Por cierto, su té estaba delicioso, con hierbas.
— Disculpe por lo que ha pasado, — dijo Irene, así se presentó —. Marcos oyó hace unos días que le decía a una amiga lo duro que es estar sin marido.
Y claro, decidió encontrarme uno de esta forma.
Ya es el quinto hombre al que salta delante del coche.
A dos casi les da un infarto.
Yo le digo que con él me basta y sobra, pero es terco como su abuelo.
Ese también, cuando se empeñaba en algo, no había quien le sacara razón.

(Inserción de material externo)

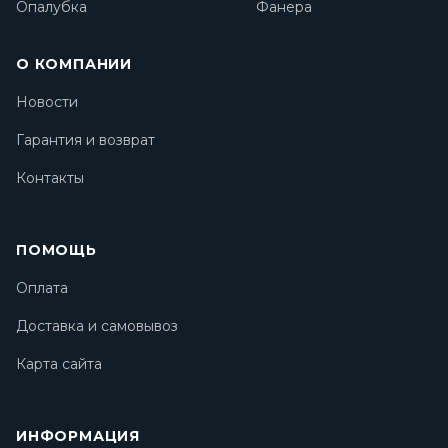
Опалубка
Фанера
О КОМПАНИИ
Новости
Гарантия и возврат
Контакты
ПОМОЩЬ
Оплата
Доставка и самовывоз
Карта сайта
ИНФОРМАЦИЯ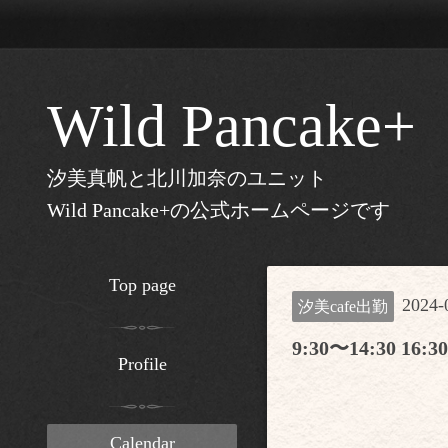
Wild Pancake+
汐美真帆と北川加奈のユニット
Wild Pancake+の公式ホームページです
Top page
2024-
汐美cafe出勤
9:30〜14:30 16:3
Profile
Calendar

¿No habrá dañado mucho su coche? ¿Quiere que le pague por la reparación? ¿No? Bueno, como quiera.
Y ahí estaba yo, mirándola, dándome cuenta de que me había enamorado.
No me lo creerás, Sergio, pero fue la primera vez que tuve claro que aquella era mi mujer.

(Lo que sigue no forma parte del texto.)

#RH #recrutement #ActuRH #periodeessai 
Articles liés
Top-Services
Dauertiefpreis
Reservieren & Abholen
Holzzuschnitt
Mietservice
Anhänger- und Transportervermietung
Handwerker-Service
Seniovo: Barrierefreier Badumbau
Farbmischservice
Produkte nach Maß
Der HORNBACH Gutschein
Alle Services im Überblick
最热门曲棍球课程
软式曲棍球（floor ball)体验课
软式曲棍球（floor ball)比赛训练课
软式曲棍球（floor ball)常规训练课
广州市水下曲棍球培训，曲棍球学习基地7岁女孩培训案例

Agotada, en bata de casa, sin maquillaje.
Y sentí que, si la perdía, me tiraría por la ventana.
— Entiendo que esto parece absurdo, pero ¿me permitiría compensarlo invitándola al cine con Marcos? — pregunté.
— No hace falta — dijo ella —. Entienda que Marcos podría volver a imaginarse cosas.

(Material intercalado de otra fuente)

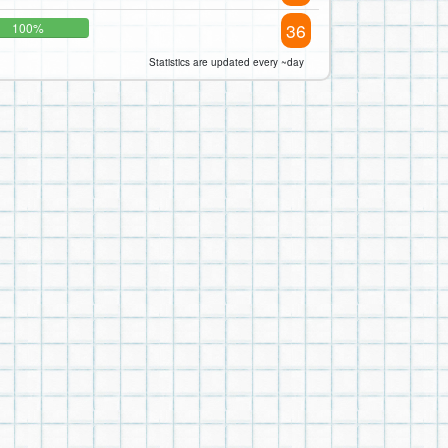
36
100%
Statistics are updated every ~day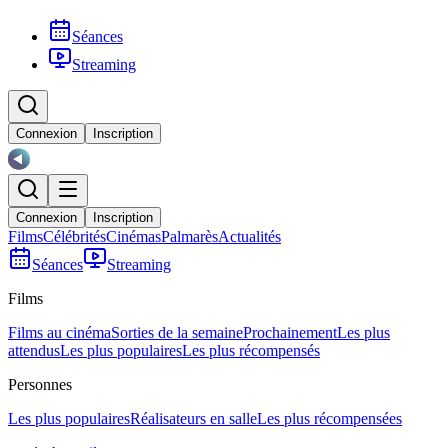
Séances
Streaming
Connexion
Inscription
Connexion
Inscription
Films
Célébrités
Cinémas
Palmarès
Actualités
Séances
Streaming
Films
Films au cinéma
Sorties de la semaine
Prochainement
Les plus
attendus
Les plus populaires
Les plus récompensés
Personnes
Les plus populaires
Réalisateurs en salle
Les plus récompensées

— ¿Le parezco desagradable? — le pregunté.
— No es eso. Simplemente… en otras circunstancias…
Esto parece como si hubiera querido encontrar marido a propósito, utilizando a mi hijo.
Me da vergüenza.
— Ya, y yo entonces sería un sinvergüenza queriendo aprovecharme de la situación, — bromeé —.
Así que, vamos a arder en el infierno.
Pero ya que estamos aquí, ¿por qué no arder en la misma hoguera?
— No recuerdo qué más dije, pero al día siguiente fui a buscarlos y los llevé a ver “Transformers” al cine. Luego cenamos en un restaurante. Después…
Pues eso, Sergio, he venido a decirte que en junio nos casamos.
Necesitamos un fotógrafo. ¿Te ves capaz?
Mira qué fotogénicos son.
Jaime sacó el móvil y mostró una foto de una preciosa pelirroja sonriendo y el niño sentado a su lado.
Ahora estoy seguro de que Cupido no tiene alas.
Lo que sí tiene es un montón de pecas pelirrojas y le faltan dos dientes de leche.
Se llama Marcos.
Pero el apellido… bueno, pronto llevará el de Jaime, de eso no tengo dudas.